Suprahyoid release may also be used but may not add much additional length for carinal resection procedures. Once the determination has been made that the airway can be reapproximated, individual anastomotic sutures (4-0 polyglactin) are placed circumferentially. All sutures are placed in such a way as to allow the knots to be on the outside of the anastomosis. Once the back row of sutures is tied, the table neck is flexed, the operative field ET tube is removed, and the oral ET tube is advanced onto the left mainstem bronchus beyond the anastomosis.

The front row of sutures should then be tied and the ET tube withdrawn to the trachea proximal to the anastomosis. When all of the sutures have been tied, the anastomosis should be checked to confirm that it is airtight. The anesthesiologist ventilates the patient to 20, 30, and 40 cm of pressure. The operative field is submersed in saline to allow identification of any leaks. Any anastomotic leakage must be addressed—by repair if possible or, if repair proves impossible, by taking the entire anastomosis apart and starting all over.

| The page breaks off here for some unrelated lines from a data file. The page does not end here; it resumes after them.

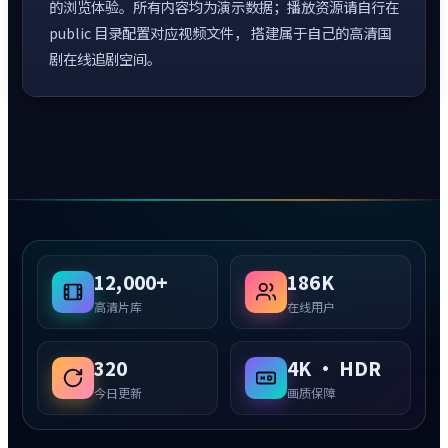
的浏览体验。所有内容均为演示数据；播放资源请自行在
public 目录配置对应视频文件， 搭建属于自己的高清国
剧在线追剧空间。
12,000+
186K
高清片库
在线用户
320
4K · HDR
今日更新
画质保障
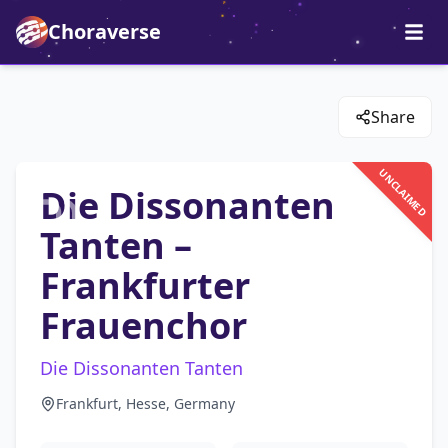
Choraverse
Share
UNCLAIMED
Die Dissonanten
Tanten –
Frankfurter
Frauenchor
Die Dissonanten Tanten
Frankfurt, Hesse, Germany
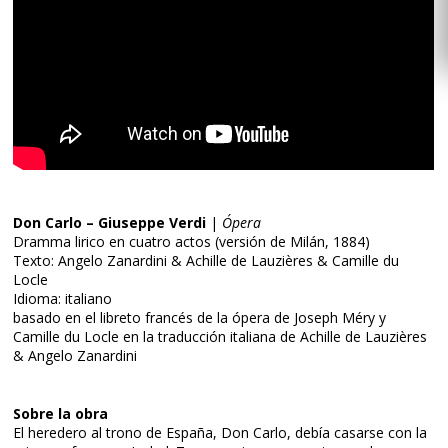
Don Carlo – Giuseppe Verdi
|
Ópera
Dramma lirico en cuatro actos (versión de Milán, 1884)
Texto: Angelo Zanardini & Achille de Lauzières & Camille du
Locle
Idioma: italiano
basado en el libreto francés de la ópera de Joseph Méry y
Camille du Locle en la traducción italiana de Achille de Lauzières
& Angelo Zanardini
Sobre la obra
El heredero al trono de España, Don Carlo, debía casarse con la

Once the anastomosis has been secured, soft-tissue coverage of the anastomosis is achieved with a pedicled flap of pericardial fat, pleura, or intercostal muscle. Inspection of the anastomosis with bronchoscopy is performed before the patient is extubated. Frozen section to confirm complete resection for tracheal tumors is also generally indicated.[16, 23, 24, 25, 15]

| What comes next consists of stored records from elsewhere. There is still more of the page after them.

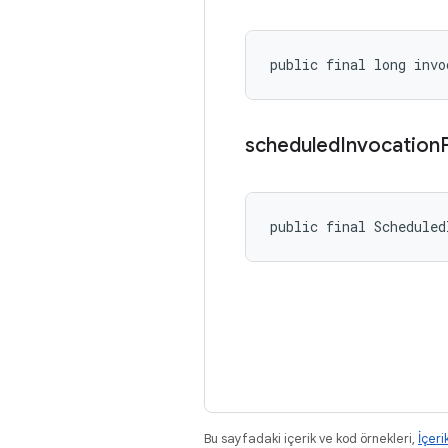
public final long invo
scheduled
Invocation
public final Scheduled
Bu sayfadaki içerik ve kod örnekleri,
İçeri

Potential complications of tracheal resection and reconstruction include the following: 

• Bleeding
• Infection
• Airway edema
• Pulmonary insufficiency
• Anastomotic dehiscence
• Anastomotic fistula
• Tumor recurrence
• Anastomotic stenosis
• Anastomotic leakage

Hyperparic oxygen therapy (HBOT) has been suggested as a potentially useful adjunct in the management of anastomotic problems after airway surgery.[26]